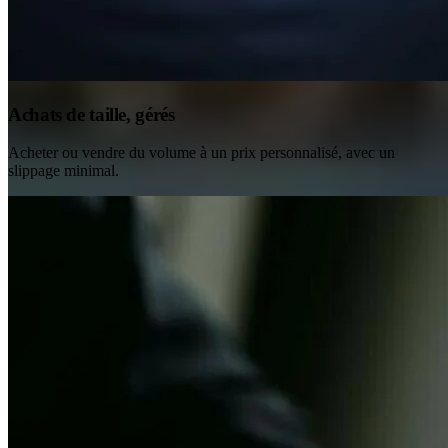
Achats de taille, gérés
Acheter ou vendre du volume à un prix personnalisé, avec un
slippage minimal.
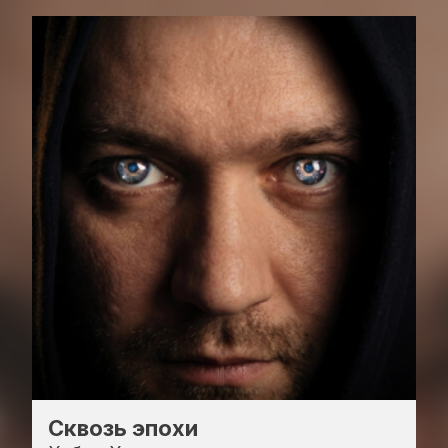
Сквозь эпохи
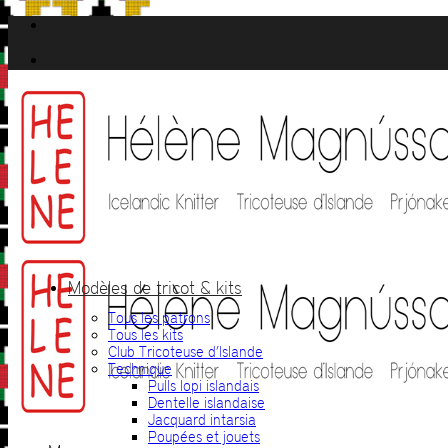
Passer
au
contenu
Modèles de tricot & kits
Tous les patrons
Tous les kits
Club Tricoteuse d’Islande
Technique
Pulls lopi islandais
Dentelle islandaise
Jacquard intarsia
Poupées et jouets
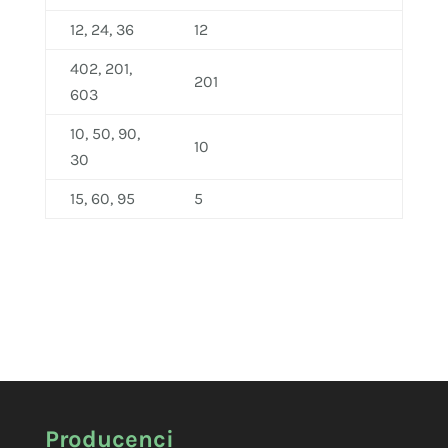
12, 24, 36
12
402, 201,
201
603
10, 50, 90,
10
30
15, 60, 95
5
Producenci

···

How to complete this task: Each line above should be written out again exactly, and no picture should appear in the copy.

Task solution:
Achats de taille, gérés
Acheter ou vendre du volume à un prix personnalisé, avec un
slippage minimal.
Сквозь эпохи
Passer
au
contenu
Modèles de tricot & kits
Tous les patrons
Tous les kits
Club Tricoteuse d’Islande
Technique
Pulls lopi islandais
Dentelle islandaise
Jacquard intarsia
Poupées et jouets
12, 24, 36
12
402, 201,
201
603
10, 50, 90,
10
30
15, 60, 95
5
Producenci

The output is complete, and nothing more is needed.